Time and Space Complexity

So now that we have solved the problem we will analyse efficiency using the time and space complexity of code.

The time and space complexity of the provided code are as follows:

Time Complexity

The Time complexity is analysed below :

1. Building the graph and calculating indegrees in the make_graph function takes O(E) time, where E is the number of edges (prerequisites).
2. Initializing the queue in the canFinish function takes O(V) time, where V is the number of courses.
3. The main while loop in the canFinish function performs a BFS traversal of the graph, and it visits each course and its prerequisites once. Therefore, the time complexity of this loop is O(E).
4. The final loop in the canFinish function iterates over the added vector, which has V elements, to check if all courses have been added.
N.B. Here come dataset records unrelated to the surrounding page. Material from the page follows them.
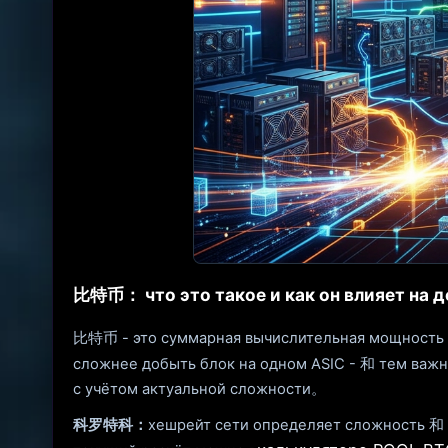
比特币： что это такое и как он влияет на 
比特币 - это суммарная вычислительная мощность
сложнее добыть блок на одном ASIC - 和 тем важ
с учётом актуальной сложности。
科罗特科：
хешрейт сети определяет сложность 和 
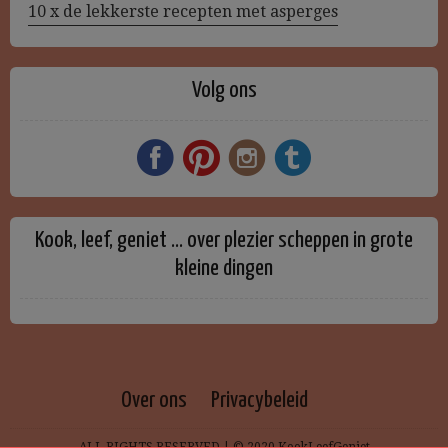
10 x de lekkerste recepten met asperges
Volg ons
Kook, leef, geniet … over plezier scheppen in grote
kleine dingen
Over ons
Privacybeleid
ALL RIGHTS RESERVED | © 2020 KookLeefGeniet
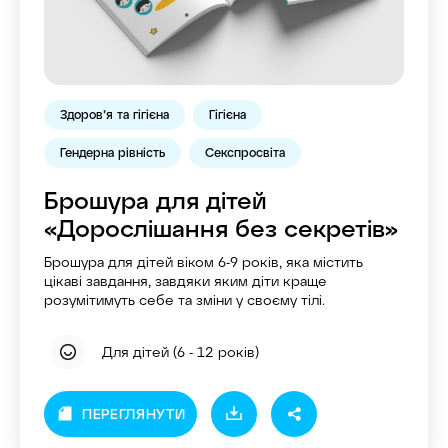
Здоров’я та гігієна
Гігієна
Гендерна рівність
Секспросвіта
Брошура для дітей
«Дорослішання без секретів»
Брошура для дітей віком 6-9 років, яка містить
цікаві завдання, завдяки яким діти краще
розумітимуть себе та зміни у своєму тілі.
Для дітей (6 - 12 років)
ПЕРЕГЛЯНУТИ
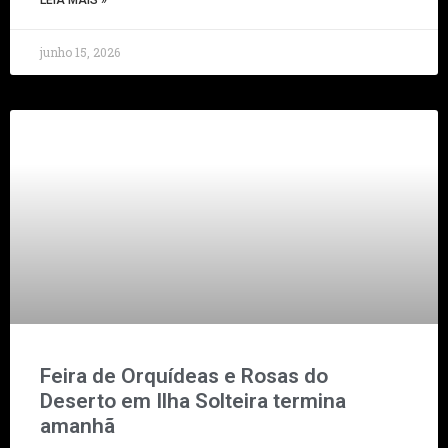
LEIA MAIS »
junho 15, 2026
Feira de Orquídeas e Rosas do
Deserto em Ilha Solteira termina
amanhã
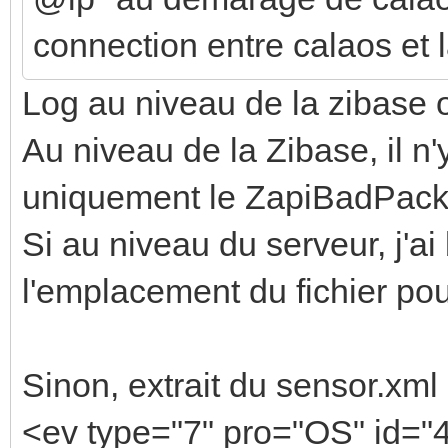
connection entre calaos et 
Log au niveau de la zibase 
Au niveau de la Zibase, il n'
uniquement le ZapiBadPack
Si au niveau du serveur, j'
l'emplacement du fichier pour
Sinon, extrait du sensor.xml 
<ev type="7" pro="OS" id=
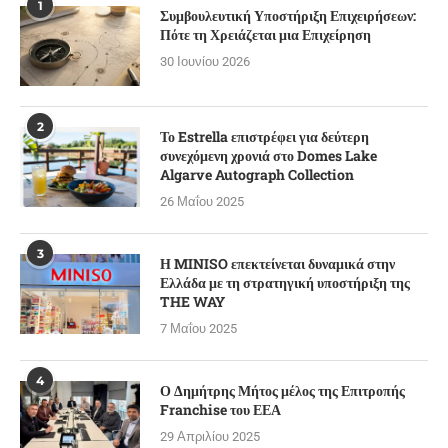
1
Συμβουλευτική Υποστήριξη Επιχειρήσεων:
Πότε τη Χρειάζεται μια Επιχείρηση
30 Ιουνίου 2026
2
Το Estrella επιστρέφει για δεύτερη
συνεχόμενη χρονιά στο Domes Lake
Algarve Autograph Collection
26 Μαΐου 2025
3
Η MINISO επεκτείνεται δυναμικά στην
Ελλάδα με τη στρατηγική υποστήριξη της
THE WAY
7 Μαΐου 2025
4
Ο Δημήτρης Μήτος μέλος της Επιτροπής
Franchise του ΕΕΑ
29 Απριλίου 2025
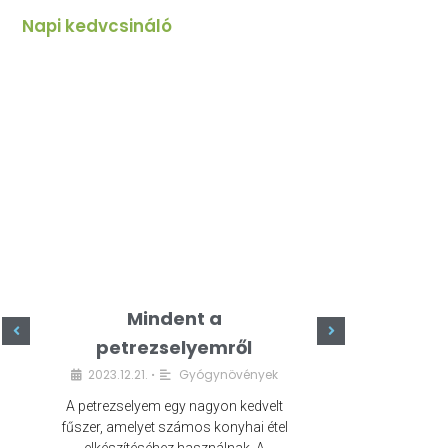
Napi kedvcsináló
Mindent a
Minde
petrezselyemről
szeret
2023.12.21.
Gyógynövények
2023.
•
A petrezselyem egy nagyon kedvelt
A kefír egy egé
fűszer, amelyet számos konyhai étel
amely számos e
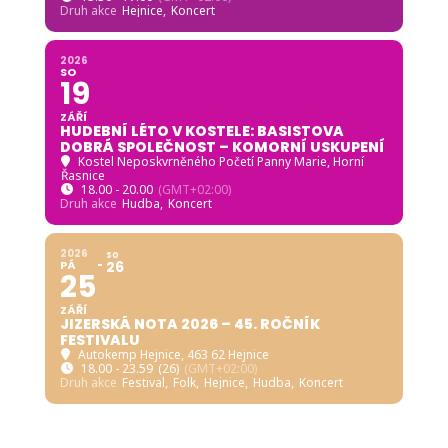
Druh akce
Hejnice,
Koncert
2026
SO
19
ZÁŘÍ
HUDEBNÍ LÉTO V KOSTELE: BASISTOVA
DOBRÁ SPOLEČNOST – KOMORNÍ USKUPENÍ
Kostel Neposkvrněného Početí Panny Marie, Horní
Řasnice
18.00 - 20.00
(GMT+02:00)
Druh akce
Hudba,
Koncert
2026
SO
PÁ
26
25
ZÁŘÍ
JIZERSKÁ NOTA 2026 – 45. ROČNÍK
FESTIVALU
Autokemp Hejnice
, 463 62 Hejnice
18.00 - 23.59
(26)
(GMT+02:00)
Druh akce
Festival,
Folk,
Hejnice,
Hudba,
Koncert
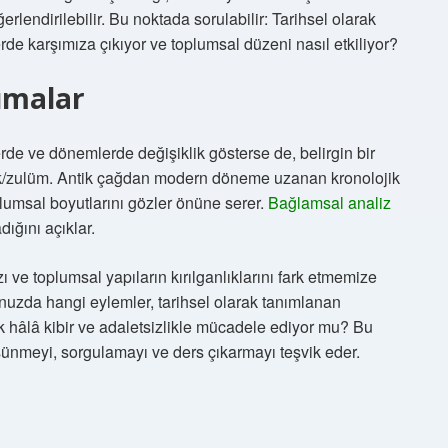
lendirilebilir. Bu noktada sorulabilir: Tarihsel olarak
e karşımıza çıkıyor ve toplumsal düzeni nasıl etkiliyor?
ımalar
erde ve dönemlerde değişiklik gösterse de, belirgin bir
izlik/zulüm. Antik çağdan modern döneme uzanan kronolojik
lumsal boyutlarını gözler önüne serer.
Bağlamsal analiz
dığını açıklar.
e toplumsal yapıların kırılganlıklarını fark etmemize
uzda hangi eylemler, tarihsel olarak tanımlanan
k hâlâ kibir ve adaletsizlikle mücadele ediyor mu? Bu
şünmeyi, sorgulamayı ve ders çıkarmayı teşvik eder.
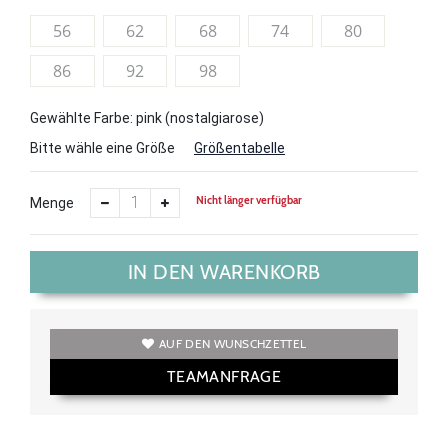
56
62
68
74
80
86
92
98
Gewählte Farbe: pink (nostalgiarose)
Bitte wähle eine Größe
Größentabelle
Nicht länger verfügbar
Menge
IN DEN WARENKORB
AUF DEN WUNSCHZETTEL
TEAMANFRAGE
This loop takes O(V) time.

So, the overall time complexity of the code is O(E + V), where E is the number of prerequisites (edges) and V is the number of courses (vertices).

Space Complexity

The Space complexity is analysed below :

1. The space complexity of the graph representation (adjacency list) is O(E + V), as it stores the edges and vertices.
2. The added vector stores information about whether a course has been added to the queue, and it requires O(V) space.
3. The queue (q) can potentially store all courses, so its space complexity is also O(V).

So, the overall space complexity of the code is O(E + V).

In summary, the code's time complexity is O(E + V), and its space complexity is O(E + V).

Other Variations of Problem

There are many possible variations of the problem , the variations are mostly based on either the output or contraints.

In output variations we add some variation like instead of the giving true or false give the order of scheduling of courses which is nothing but the order in which courses are being scheduled or processed in the queue. The problem can be tried on leetcode given by the name Course Schedule II.

One other variant of the problem involves answering the queries which are asked by regarding can we some course before other which is approachable using the DFS implementation of Topological sort easily. The Function will look like below you can try the problem here.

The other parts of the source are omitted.